# replacing flange in concrete slab



## gm (Jun 26, 2004)

I have an offset toilet flange that is below flooring level, and is damaged such that a flange repair ring didn't work. Plumbers (2) quoted around $900 to cut out the slab and replace the flange with a straight flange (extending the PVC sewer drain pipe so offset was not needed). 

So..., is cutting/chipping the concrete out and replacing the drain pipe and flange a DIY job? Seems like mostly manual labor and having the right tools (which I could rent).

Appreciate any input.


----------



## Jolly Roger (May 21, 2004)

gm said:


> I have an offset toilet flange that is below flooring level, and is damaged such that a flange repair ring didn't work. Plumbers (2) quoted around $900 to cut out the slab and replace the flange with a straight flange (extending the PVC sewer drain pipe so offset was not needed).
> 
> So..., is cutting/chipping the concrete out and replacing the drain pipe and flange a DIY job? Seems like mostly manual labor and having the right tools (which I could rent).
> 
> Appreciate any input.


Do you have a post tension slab? If so let an expert that is bonded with insurance do the job.

If not you can do it yourself, but it is harder then you think it is. Breaking the concrette is not the hard part. You can rent a eltc jack hammer. Cutting the concrette, drilling and expoy the rebar back in, mixing and placing the concrette back will be the hard part.

After cost of rental equiment, concrette, other misc supplies, and your time might be a wash and worth paying someone to do the job.


----------



## gm (Jun 26, 2004)

*post tension slab?*

I'm sure if it is post tension or not. House is only 6 years old, if that tells anything.

Thanks for the input. I had not really consider potential damage to the slab in the process.
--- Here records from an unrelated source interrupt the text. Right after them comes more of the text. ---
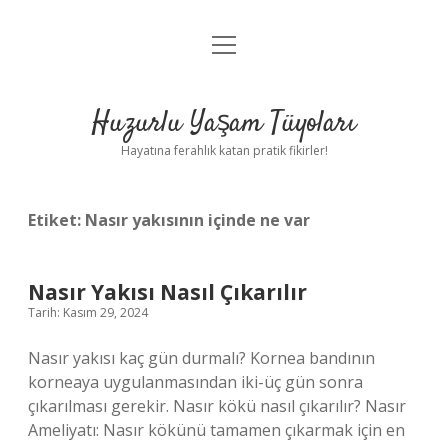
menüyü
Anasayfa
aç
Gizlilik Politikası
Huzurlu Yaşam Tüyoları
Yasal Uyarı
Hayatına ferahlık katan pratik fikirler!
Hakkımızda
Etiket:
Nasır yakısının içinde ne var
Nasır Yakısı Nasıl Çıkarılır
Tarih: Kasım 29, 2024
Nasır yakısı kaç gün durmalı? Kornea bandının
korneaya uygulanmasından iki-üç gün sonra
çıkarılması gerekir. Nasır kökü nasıl çıkarılır? Nasır
Ameliyatı: Nasır kökünü tamamen çıkarmak için en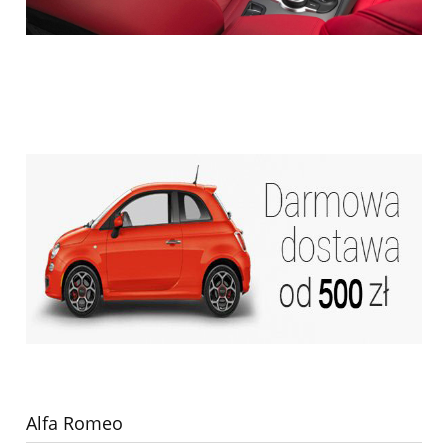
Alfa Romeo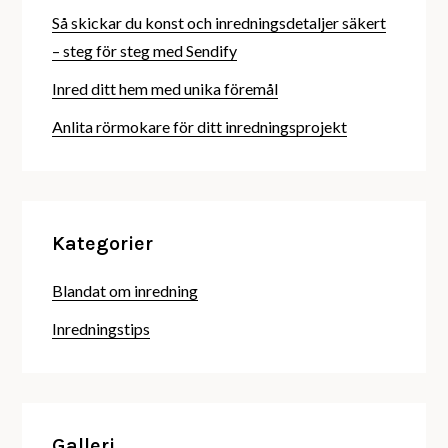
Så skickar du konst och inredningsdetaljer säkert
– steg för steg med Sendify
Inred ditt hem med unika föremål
Anlita rörmokare för ditt inredningsprojekt
Kategorier
Blandat om inredning
Inredningstips
Galleri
Any suggestions on someone in the Clear Lake / Friendswood / Pearland area for such job?

GM


----------



## CAPT.D (Oct 13, 2005)

pm sent


----------



## Horns1 (Sep 2, 2005)

i don't know if this will work since your flange is offset, but here is what I did - took a dremmel tool & cut out the flange below the floor (so the new one would sit flush) & then HD sells a flange that is made to slide into the old one - so it just sits inside the "old" pipe going down in the slab.


----------



## Bayman (Oct 18, 2004)

I had to replace mine when I broke it while chipping out old tile. I used a hammer and chisel and just chipped it out piece by piece. Slid a new one in, glued it and it was good to go.


----------